═════ Entries shown ═════

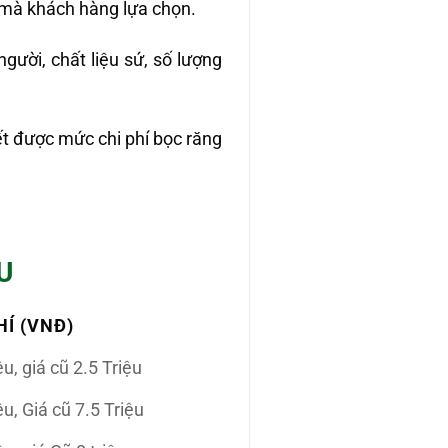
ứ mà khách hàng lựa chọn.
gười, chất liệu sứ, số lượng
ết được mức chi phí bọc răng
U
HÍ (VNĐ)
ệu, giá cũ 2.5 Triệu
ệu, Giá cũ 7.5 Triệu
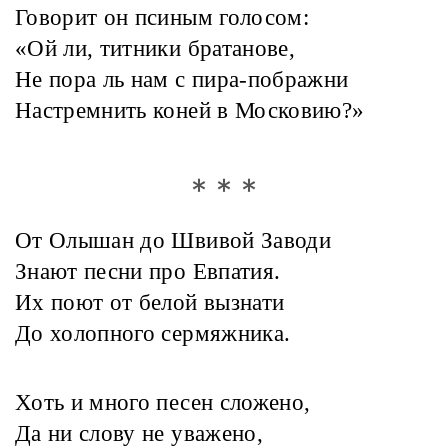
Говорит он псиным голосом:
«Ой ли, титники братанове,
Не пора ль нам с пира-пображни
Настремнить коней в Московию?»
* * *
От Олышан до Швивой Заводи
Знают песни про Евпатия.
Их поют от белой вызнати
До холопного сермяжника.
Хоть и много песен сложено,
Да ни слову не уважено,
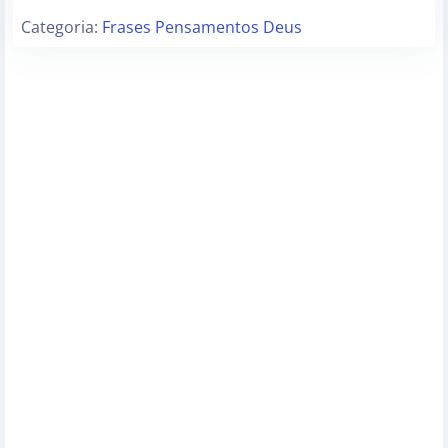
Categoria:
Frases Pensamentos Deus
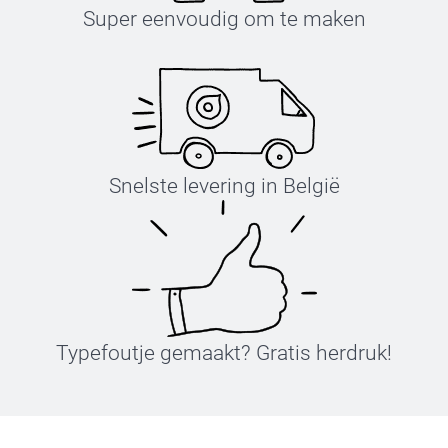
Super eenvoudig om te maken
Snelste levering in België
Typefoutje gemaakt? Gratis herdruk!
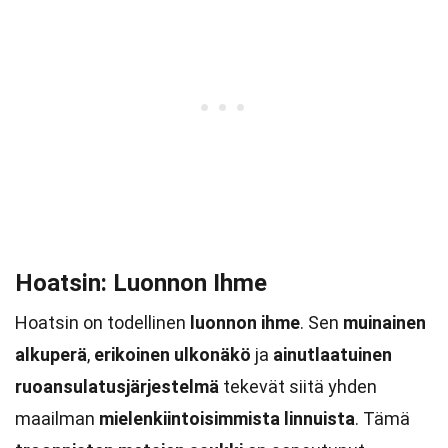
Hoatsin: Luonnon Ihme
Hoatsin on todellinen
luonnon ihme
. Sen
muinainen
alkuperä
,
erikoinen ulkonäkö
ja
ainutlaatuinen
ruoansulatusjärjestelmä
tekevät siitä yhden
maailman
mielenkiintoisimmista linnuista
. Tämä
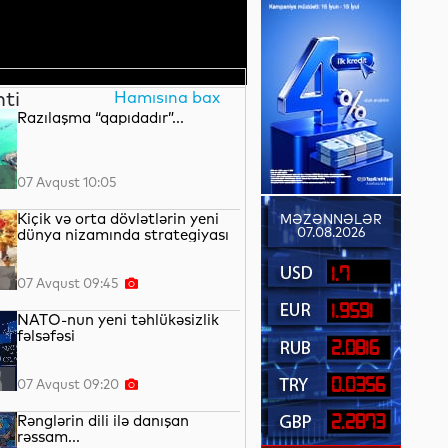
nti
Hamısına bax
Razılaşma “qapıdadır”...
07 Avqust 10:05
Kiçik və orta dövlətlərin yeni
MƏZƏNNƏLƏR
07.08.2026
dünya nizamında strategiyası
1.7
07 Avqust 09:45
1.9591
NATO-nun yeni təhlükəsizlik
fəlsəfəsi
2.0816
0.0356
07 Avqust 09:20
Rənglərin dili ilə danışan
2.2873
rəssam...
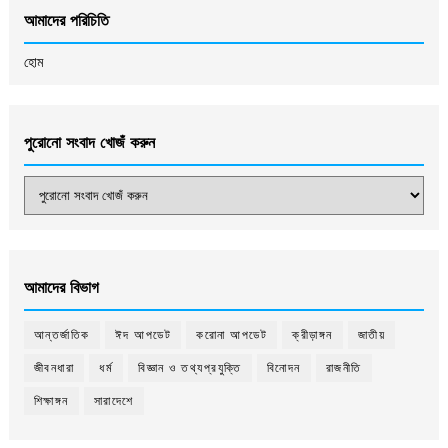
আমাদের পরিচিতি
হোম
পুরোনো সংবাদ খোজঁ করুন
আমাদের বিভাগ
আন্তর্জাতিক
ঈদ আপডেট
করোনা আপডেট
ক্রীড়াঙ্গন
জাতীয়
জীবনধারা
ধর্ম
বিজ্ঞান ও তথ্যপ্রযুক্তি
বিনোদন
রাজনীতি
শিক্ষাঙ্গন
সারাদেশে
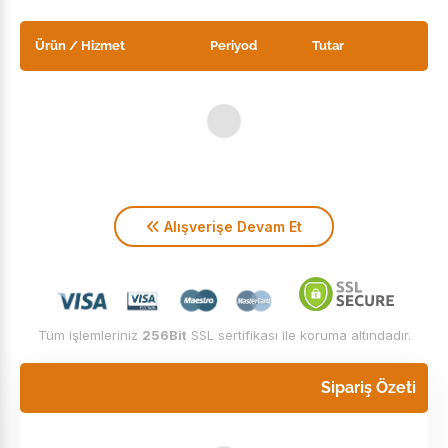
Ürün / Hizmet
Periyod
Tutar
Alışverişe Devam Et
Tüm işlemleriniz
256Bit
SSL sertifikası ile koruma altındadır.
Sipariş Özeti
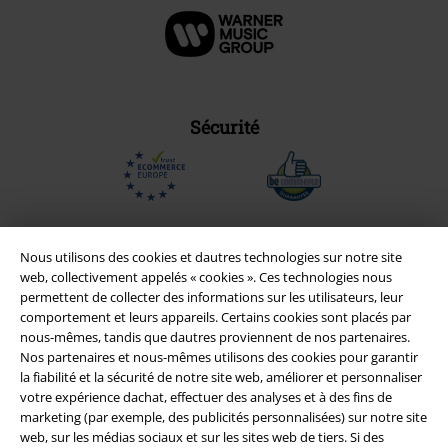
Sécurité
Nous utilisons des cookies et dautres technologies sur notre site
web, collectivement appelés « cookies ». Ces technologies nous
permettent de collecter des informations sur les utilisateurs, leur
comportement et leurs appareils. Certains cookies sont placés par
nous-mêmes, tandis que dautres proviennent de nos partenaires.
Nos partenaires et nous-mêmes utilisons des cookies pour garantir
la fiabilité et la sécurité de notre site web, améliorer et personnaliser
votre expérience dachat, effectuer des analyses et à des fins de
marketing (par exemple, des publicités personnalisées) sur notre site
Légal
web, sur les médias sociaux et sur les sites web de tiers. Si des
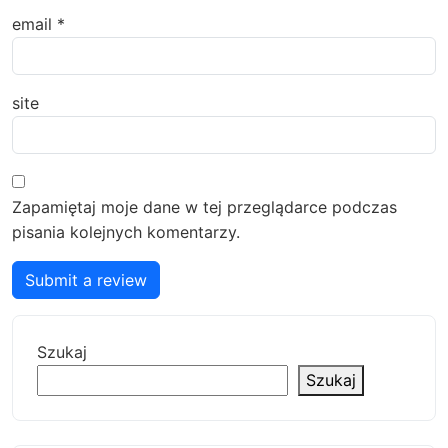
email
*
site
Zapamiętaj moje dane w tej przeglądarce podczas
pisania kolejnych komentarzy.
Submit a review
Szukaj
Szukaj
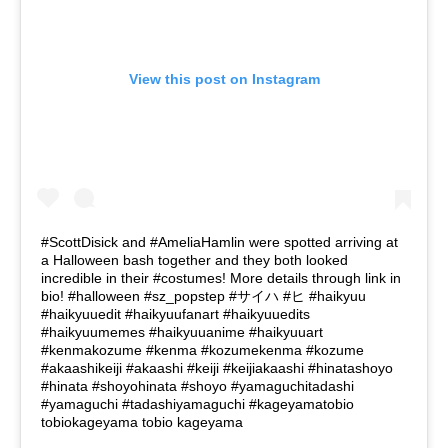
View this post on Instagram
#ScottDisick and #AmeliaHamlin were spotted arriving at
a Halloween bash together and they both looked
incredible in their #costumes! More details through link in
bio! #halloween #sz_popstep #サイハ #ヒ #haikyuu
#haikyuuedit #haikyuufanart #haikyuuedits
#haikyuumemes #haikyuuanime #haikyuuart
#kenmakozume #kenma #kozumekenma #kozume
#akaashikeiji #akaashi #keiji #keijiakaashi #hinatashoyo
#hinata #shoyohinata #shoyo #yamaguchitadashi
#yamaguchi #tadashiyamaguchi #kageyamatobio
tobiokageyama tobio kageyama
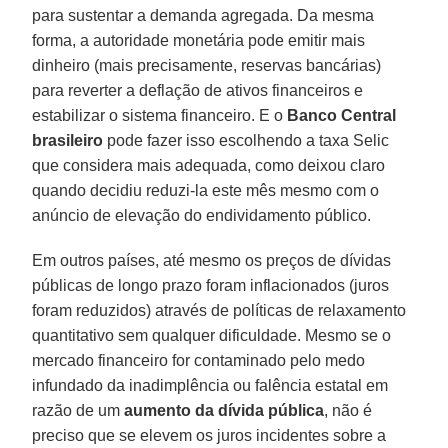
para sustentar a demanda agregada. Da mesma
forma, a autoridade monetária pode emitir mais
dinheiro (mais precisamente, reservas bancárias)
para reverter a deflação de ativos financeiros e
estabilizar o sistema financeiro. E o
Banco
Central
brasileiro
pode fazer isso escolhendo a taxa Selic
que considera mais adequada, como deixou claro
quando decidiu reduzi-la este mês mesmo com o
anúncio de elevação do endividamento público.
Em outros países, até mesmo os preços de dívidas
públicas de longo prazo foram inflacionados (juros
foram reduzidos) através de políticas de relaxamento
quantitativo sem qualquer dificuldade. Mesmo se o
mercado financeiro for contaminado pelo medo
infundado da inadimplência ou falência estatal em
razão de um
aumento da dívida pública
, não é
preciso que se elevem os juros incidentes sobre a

═════

> Work task:
Output the records exactly, please. The pictures are not part of the copy.

> Exercise output:
ứ mà khách hàng lựa chọn.
gười, chất liệu sứ, số lượng
ết được mức chi phí bọc răng
U
HÍ (VNĐ)
ệu, giá cũ 2.5 Triệu
ệu, Giá cũ 7.5 Triệu
Говорит он псиным голосом:
«Ой ли, титники братанове,
Не пора ль нам с пира-пображни
Настремнить коней в Московию?»
* * *
От Олышан до Швивой Заводи
Знают песни про Евпатия.
Их поют от белой вызнати
До холопного сермяжника.
Хоть и много песен сложено,
Да ни слову не уважено,
Categoria:
Frases Pensamentos Deus
Super eenvoudig om te maken
Snelste levering in België
Typefoutje gemaakt? Gratis herdruk!
Hoatsin: Luonnon Ihme
Hoatsin on todellinen
luonnon ihme
. Sen
muinainen
alkuperä
,
erikoinen ulkonäkö
ja
ainutlaatuinen
ruoansulatusjärjestelmä
tekevät siitä yhden
maailman
mielenkiintoisimmista linnuista
. Tämä
nti
Hamısına bax
Razılaşma “qapıdadır”...
07 Avqust 10:05
Kiçik və orta dövlətlərin yeni
MƏZƏNNƏLƏR
07.08.2026
dünya nizamında strategiyası
1.7
07 Avqust 09:45
1.9591
NATO-nun yeni təhlükəsizlik
fəlsəfəsi
2.0816
0.0356
07 Avqust 09:20
Rənglərin dili ilə danışan
2.2873
rəssam...
আমাদের পরিচিতি
হোম
পুরোনো সংবাদ খোজঁ করুন
আমাদের বিভাগ
আন্তর্জাতিক
ঈদ আপডেট
করোনা আপডেট
ক্রীড়াঙ্গন
জাতীয়
জীবনধারা
ধর্ম
বিজ্ঞান ও তথ্যপ্রযুক্তি
বিনোদন
রাজনীতি
শিক্ষাঙ্গন
সারাদেশে
Ürün / Hizmet
Periyod
Tutar
Alışverişe Devam Et
Tüm işlemleriniz
256Bit
SSL sertifikası ile koruma altındadır.
Sipariş Özeti
Sécurité
Nous utilisons des cookies et dautres technologies sur notre site
web, collectivement appelés « cookies ». Ces technologies nous
permettent de collecter des informations sur les utilisateurs, leur
comportement et leurs appareils. Certains cookies sont placés par
nous-mêmes, tandis que dautres proviennent de nos partenaires.
Nos partenaires et nous-mêmes utilisons des cookies pour garantir
la fiabilité et la sécurité de notre site web, améliorer et personnaliser
votre expérience dachat, effectuer des analyses et à des fins de
marketing (par exemple, des publicités personnalisées) sur notre site
Légal
web, sur les médias sociaux et sur les sites web de tiers. Si des
email
*
site
Zapamiętaj moje dane w tej przeglądarce podczas
pisania kolejnych komentarzy.
Submit a review
Szukaj
Szukaj
View this post on Instagram
#ScottDisick and #AmeliaHamlin were spotted arriving at
a Halloween bash together and they both looked
incredible in their #costumes! More details through link in
bio! #halloween #sz_popstep #サイハ #ヒ #haikyuu
#haikyuuedit #haikyuufanart #haikyuuedits
#haikyuumemes #haikyuuanime #haikyuuart
#kenmakozume #kenma #kozumekenma #kozume
#akaashikeiji #akaashi #keiji #keijiakaashi #hinatashoyo
#hinata #shoyohinata #shoyo #yamaguchitadashi
#yamaguchi #tadashiyamaguchi #kageyamatobio
tobiokageyama tobio kageyama
para sustentar a demanda agregada. Da mesma
forma, a autoridade monetária pode emitir mais
dinheiro (mais precisamente, reservas bancárias)
para reverter a deflação de ativos financeiros e
estabilizar o sistema financeiro. E o
Banco
Central
brasileiro
pode fazer isso escolhendo a taxa Selic
que considera mais adequada, como deixou claro
quando decidiu reduzi-la este mês mesmo com o
anúncio de elevação do endividamento público.
Em outros países, até mesmo os preços de dívidas
públicas de longo prazo foram inflacionados (juros
foram reduzidos) através de políticas de relaxamento
quantitativo sem qualquer dificuldade. Mesmo se o
mercado financeiro for contaminado pelo medo
infundado da inadimplência ou falência estatal em
razão de um
aumento da dívida pública
, não é
preciso que se elevem os juros incidentes sobre a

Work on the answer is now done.